I've also been extremely impressed with the trust these players have shown in one another over the course of this six-game winning streak. This team epitomizes the word "selfless" and could very well be the best passing team in the entire league. It starts with Rondo, who's assists continue to pile up, and he's poised to be a legitimate double-double machine by season's end.
The team's total assists have been impressive as well as of late, judging by last night's 22 assists on 36 baskets and the 24 assists on 36 buckets against Charlotte on Tuesday. Or how about the 33 assists on 48 baskets against Toronto on Friday? This team is absolutely committed to finding the easiest shot available, which always involves players sacrificing their personal number of shots, which these guys clearly have no issue doing.
I look at a guy like Paul Pierce, who's shooting (not including last night) 44.6 percent from three-point nation on the season, but who routinely gives up his own shots to find guys open in better spots around the floor. How many times have we seen Pierce in a spot where he could easily jack up a lightly contested three, only to see him dish it to a guy like Brian Scalabrine or Eddie House in one of the corners?
We've also seen Pierce show the truest form of trust by electing to pass on a potential game-winning shot in order to find a wide open teammate. Two Sundays ago in New York, Pierce personally called the play that resulted in Garnett being wide open at the top of the key, and Pierce was happy to oblige with a quick pass off the double team he was fighting off. Garnett sank the shot, and Pierce's trust was rewarded. But say Garnett missed and the Celtics and Knicks went into double overtime, I bet Pierce would have run that play over and over and over for Garnett, or Allen, or practically anyone else on the roster.
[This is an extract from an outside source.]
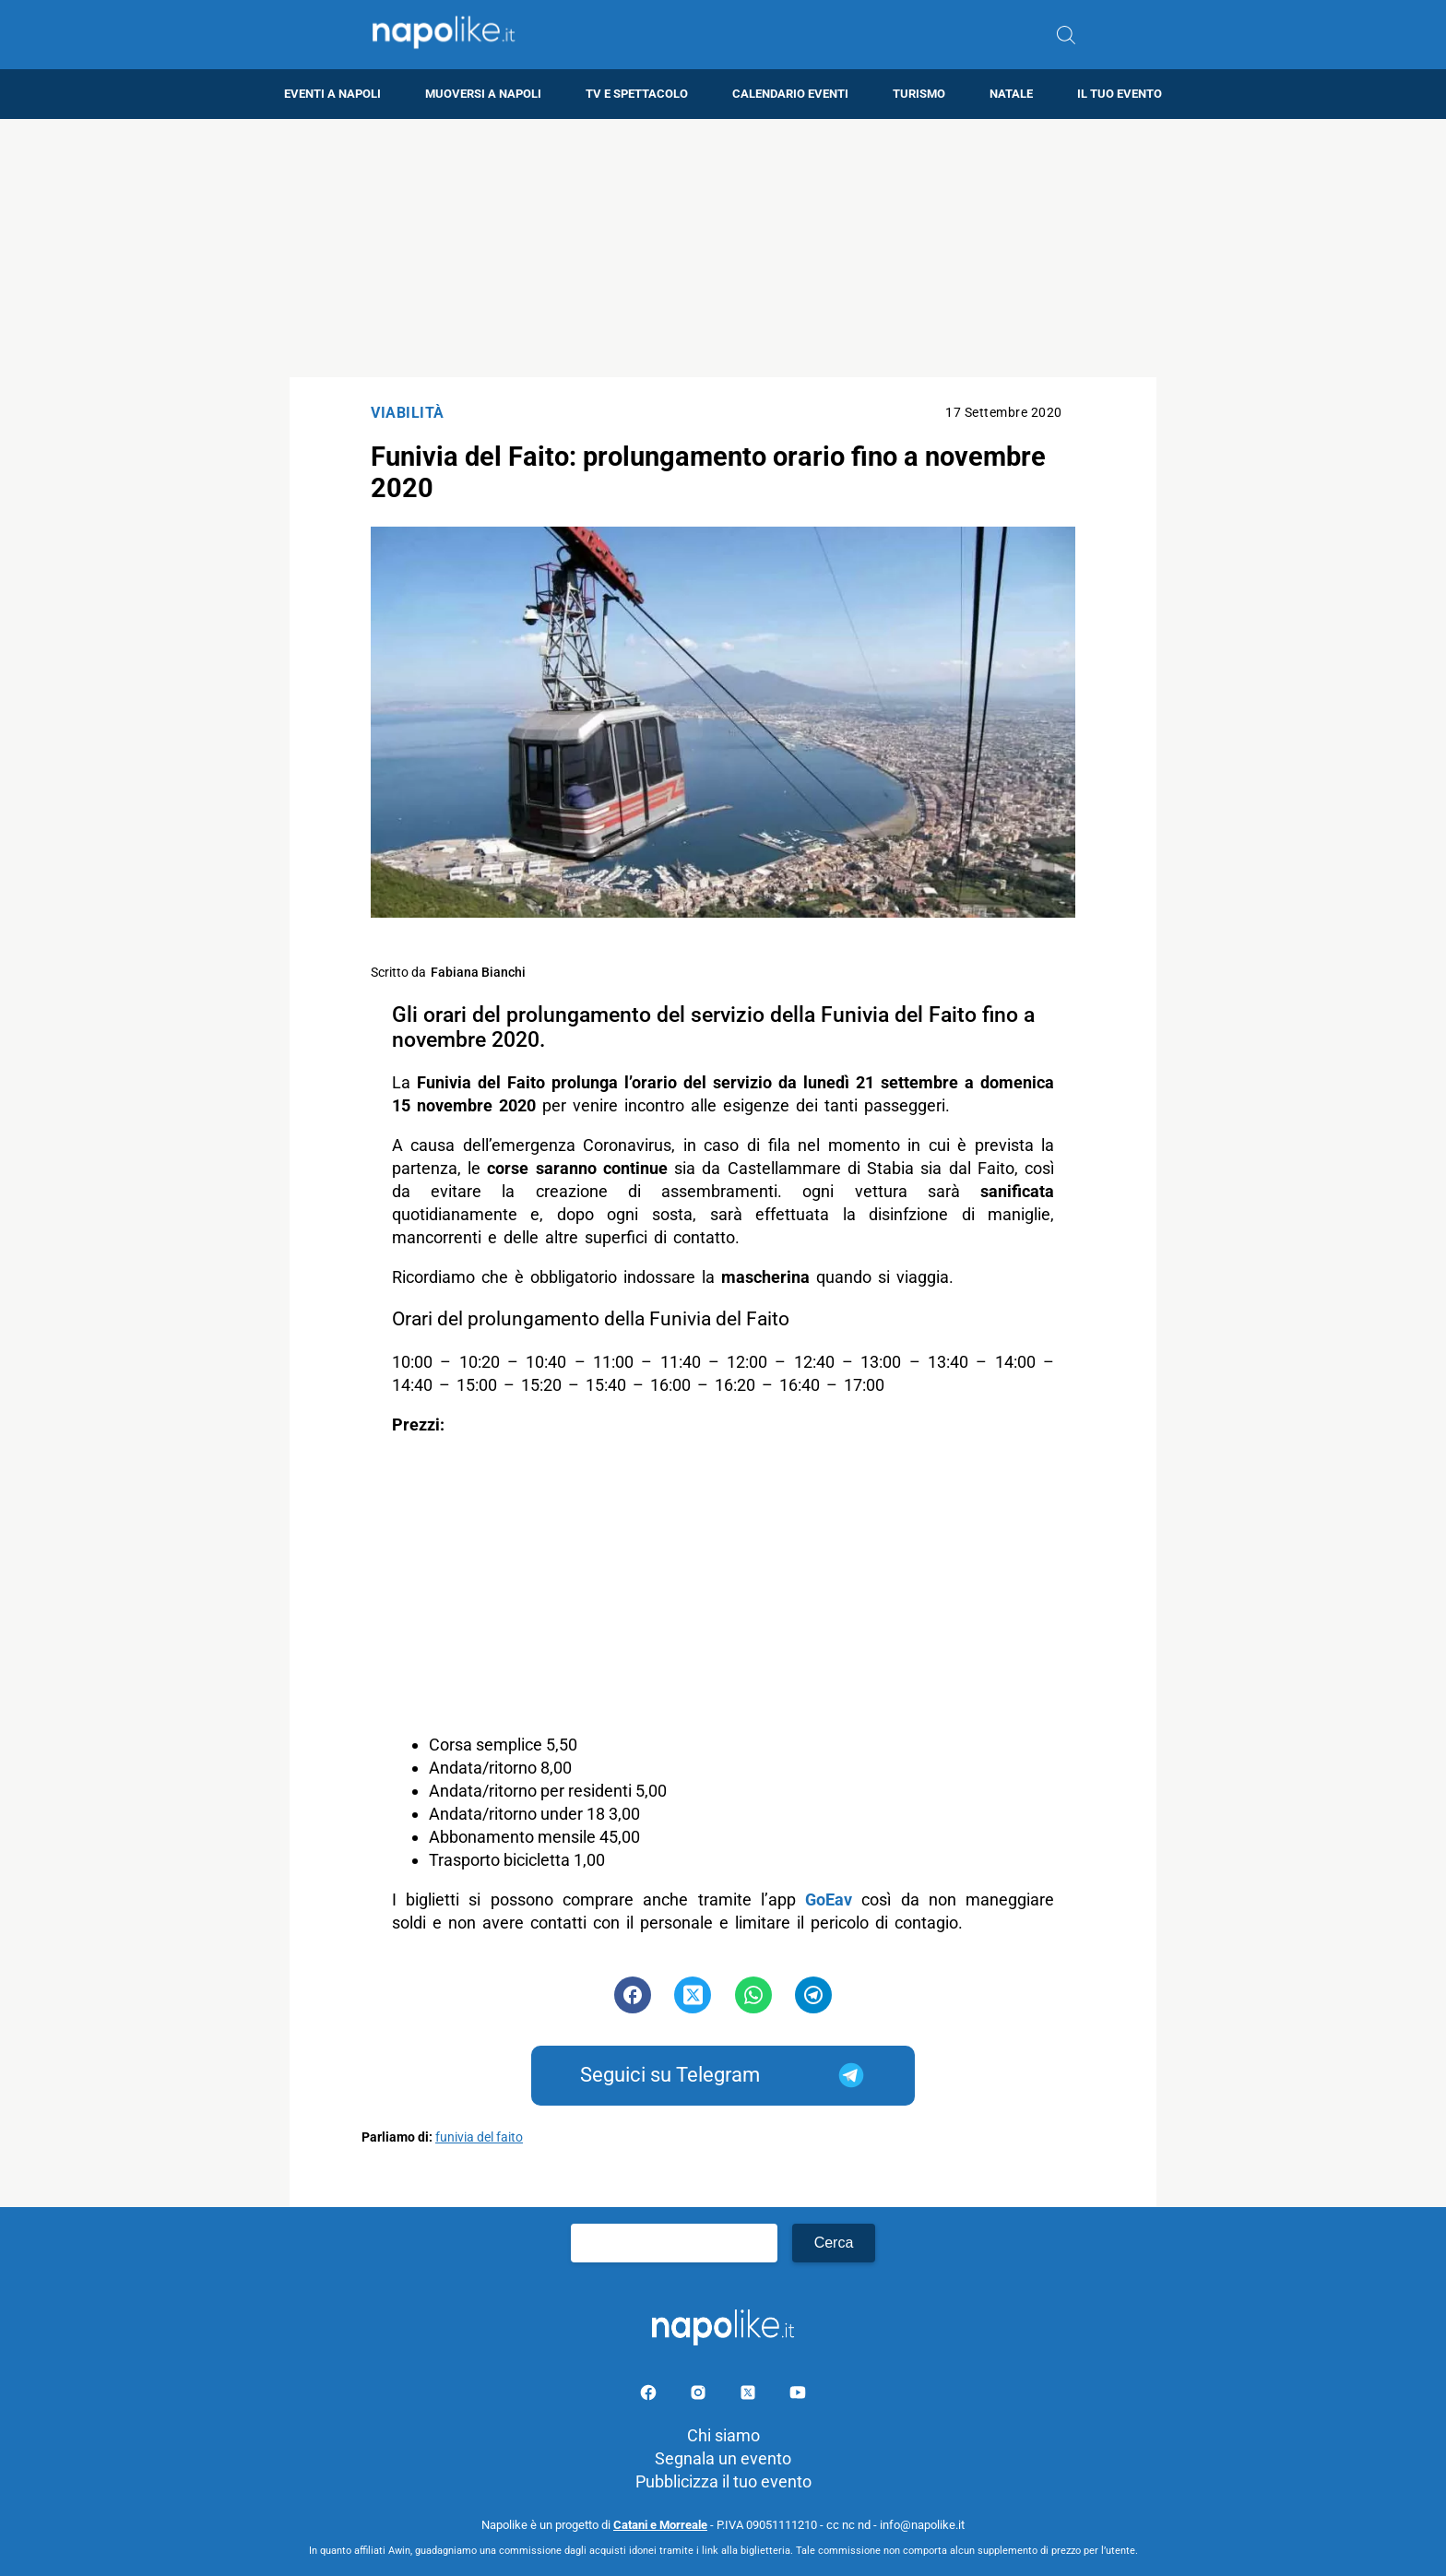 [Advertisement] (723, 248)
Or what about the faith this team still has in a guy like Rasheed Wallace, despite the shooting slump he's been caught in for practically the entire season? Rondo had a shot at the rim in the waning seconds of the first half, but elected to kick it back out to a wide open Wallace who buried a three-pointer at the halftime buzzer. That's trust in your teammate.
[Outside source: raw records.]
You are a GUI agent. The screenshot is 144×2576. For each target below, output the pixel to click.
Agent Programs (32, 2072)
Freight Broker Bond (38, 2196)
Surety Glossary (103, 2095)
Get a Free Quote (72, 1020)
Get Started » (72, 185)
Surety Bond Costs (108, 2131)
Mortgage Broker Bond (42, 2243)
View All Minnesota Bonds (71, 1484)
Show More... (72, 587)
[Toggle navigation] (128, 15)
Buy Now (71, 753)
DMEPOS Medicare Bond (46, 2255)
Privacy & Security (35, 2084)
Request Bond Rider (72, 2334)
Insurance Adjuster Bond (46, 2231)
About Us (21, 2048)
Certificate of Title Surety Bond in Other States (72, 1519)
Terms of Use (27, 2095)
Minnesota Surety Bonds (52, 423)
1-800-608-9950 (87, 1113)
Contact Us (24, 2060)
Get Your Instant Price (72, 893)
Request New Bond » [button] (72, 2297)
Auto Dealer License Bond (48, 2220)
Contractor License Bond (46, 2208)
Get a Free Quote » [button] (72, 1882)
This team's ability to recognize who has the hot hand and continue to feed that player will be one of its trademarks as the season continues to progress. Pierce has had his share of 20+ point nights, but as of late so have the likes of Ray Allen, Kevin Garnett and even Kendrick Perkins. What you have to love is that Pierce, who scored 15 points against the Heat on Sunday, but has failed to reach double figures the past two games, doesn't pull the disgruntled super star mantra just because he hasn't had umpteen touches the past two games.